Not stopping for a breath, the addition of eight CV outputs represents a real breakaway for modular synth enthusiasts The MPC X, using a CV Program, lets you feed any two of the eight CV output to notes and gates, transforming it into a MIDI-to-CV converter that you can utilize on any track. You can sequence four synths simultaneously, and you can also convert velocity/mod wheel data to CV outputs. Controlling the CV outputs directly from the Q-Links, comes with voltage display on the OLEDs, allowing you to modulate CV and automation in a intuitive fashion. Patching audio back in from your synth to the MPCX is a nice touch, providing simple and straightforward routing, allowing you to sandpit everything back into the core effects, record and sample functions.
The MPC X has two XLR/TRS mic/line inputs on the back panel with another two TRS line inputs and additional phono inputs for hooking up a record deck. For MIDI connectivity, there are four MIDI outputs and two MIDI inputs, and the audio output section boasts a handsome eight TRS outputs – 6 were all that available on the MPC Live. The front panel has two jack inputs for use with guitar or bass and features a very solid mic pre. The myriad of connections all route into to four input channels.
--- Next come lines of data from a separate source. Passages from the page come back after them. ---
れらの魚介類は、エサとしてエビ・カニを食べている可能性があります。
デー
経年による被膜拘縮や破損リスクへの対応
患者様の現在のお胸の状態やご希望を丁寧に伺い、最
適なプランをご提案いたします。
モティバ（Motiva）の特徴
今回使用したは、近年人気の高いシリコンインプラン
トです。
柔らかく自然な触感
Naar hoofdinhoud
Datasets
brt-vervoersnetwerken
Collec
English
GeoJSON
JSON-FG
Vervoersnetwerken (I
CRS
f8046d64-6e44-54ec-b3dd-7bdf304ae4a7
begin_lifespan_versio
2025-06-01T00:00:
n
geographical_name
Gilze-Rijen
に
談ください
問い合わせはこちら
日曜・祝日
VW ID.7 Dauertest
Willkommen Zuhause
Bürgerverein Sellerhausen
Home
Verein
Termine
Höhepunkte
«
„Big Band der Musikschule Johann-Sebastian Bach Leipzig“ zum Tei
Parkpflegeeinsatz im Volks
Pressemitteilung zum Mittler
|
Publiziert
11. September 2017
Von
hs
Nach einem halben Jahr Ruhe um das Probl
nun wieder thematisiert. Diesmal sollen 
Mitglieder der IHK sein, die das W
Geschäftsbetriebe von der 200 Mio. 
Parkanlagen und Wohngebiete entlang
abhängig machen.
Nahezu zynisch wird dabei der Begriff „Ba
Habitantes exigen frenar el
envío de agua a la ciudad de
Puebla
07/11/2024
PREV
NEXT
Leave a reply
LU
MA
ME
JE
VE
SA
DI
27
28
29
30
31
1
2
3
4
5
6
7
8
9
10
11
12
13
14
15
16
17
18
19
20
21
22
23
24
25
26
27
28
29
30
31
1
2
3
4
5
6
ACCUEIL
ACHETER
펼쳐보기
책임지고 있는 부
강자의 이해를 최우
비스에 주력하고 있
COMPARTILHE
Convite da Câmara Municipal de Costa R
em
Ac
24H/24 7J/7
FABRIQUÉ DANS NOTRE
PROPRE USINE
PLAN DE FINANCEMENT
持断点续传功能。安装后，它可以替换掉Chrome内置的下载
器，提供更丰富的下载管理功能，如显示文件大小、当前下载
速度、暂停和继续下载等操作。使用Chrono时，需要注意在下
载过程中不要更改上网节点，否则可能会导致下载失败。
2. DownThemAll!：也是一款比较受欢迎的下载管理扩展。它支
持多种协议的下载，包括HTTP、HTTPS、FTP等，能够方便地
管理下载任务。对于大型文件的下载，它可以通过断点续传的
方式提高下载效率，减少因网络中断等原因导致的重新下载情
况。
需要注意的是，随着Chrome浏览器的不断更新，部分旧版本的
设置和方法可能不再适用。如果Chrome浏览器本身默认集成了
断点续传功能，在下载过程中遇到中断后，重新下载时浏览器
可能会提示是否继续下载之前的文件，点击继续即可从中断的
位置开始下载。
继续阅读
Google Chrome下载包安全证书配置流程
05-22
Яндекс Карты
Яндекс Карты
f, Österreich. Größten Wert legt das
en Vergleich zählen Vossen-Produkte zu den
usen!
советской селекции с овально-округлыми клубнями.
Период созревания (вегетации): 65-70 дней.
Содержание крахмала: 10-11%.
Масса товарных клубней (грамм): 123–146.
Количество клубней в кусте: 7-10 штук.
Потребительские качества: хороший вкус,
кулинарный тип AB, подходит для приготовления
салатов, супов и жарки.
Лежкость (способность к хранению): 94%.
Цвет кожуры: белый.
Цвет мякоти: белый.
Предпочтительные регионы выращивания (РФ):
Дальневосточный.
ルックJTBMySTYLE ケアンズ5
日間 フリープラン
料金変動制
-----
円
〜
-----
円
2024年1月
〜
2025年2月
The main M/L inputs share pathways with the instrument inputs, and the selections are made through the mixer section on the front hub, where you can also find parameters for gain controls, phantom power switch, master level and a mix control for combining dry input signals with the MPC’s output.
Also on the connection front, we have the ‘long time coming’ addictions of both Wi-Fi and Bluetooth connectivity. The Bluetooth can pair the MPC X with wireless MIDI controllers, and in true Ableton fashion, you can even connect with your QWERTY keyboard. The Wi-Fi aspect gives us Ableton Link, which is the simple-yet-affective tempo-locking system that’s being rolled out at a fast pace across many different platforms.
Despite all the new bravado, I still had a few minor quibbles with some elements of the MPC X. The new style of hard plastic pads are obviously in place to lend a feel of Native Instrument’s ‘Maschine’ to them, but in this regard, they don’t lend themselves as easily to expressive playing as the classic rubber pads – this may well be an issue of taste, but I don’t think I’m gonna be entirely alone in this regard . . . Also, the 16GB internal SSD drive seems somewhat tight-fisted given the price tag on this unit, and considering that it comes pre-loaded with 10GB of that taken up by factory sounds, even more so! The option to install a SATA drive in an internal bay is a comfort, but I still can’t help but feel that this should have come pre-loaded with at least as much internal storage as you would get on a high-end smart phone – say roughly 120GB.
Within the MPC2.0 software, you can custom assign your project controls over the Q-Links for master control over any parameter within your project. This is amazing for live use, and the wealth of controls at your disposal are deep. You can switch between controls for the current program, or you also have a page entirely for the currently selected pad. These overviews are only stored within the project or programs, so you need to get busy making templates to recall your settings.
If you’re an old school MPC user and have felt slightly sidelined by the current rash of alternatives, I’m telling you, you are gonna fall in love with this machine! It is simultaneously the classic MPC we all know and love, designed to keep you tethered while it makes an enormous leap forward into the new school pond. Try it, and you won’t regret it.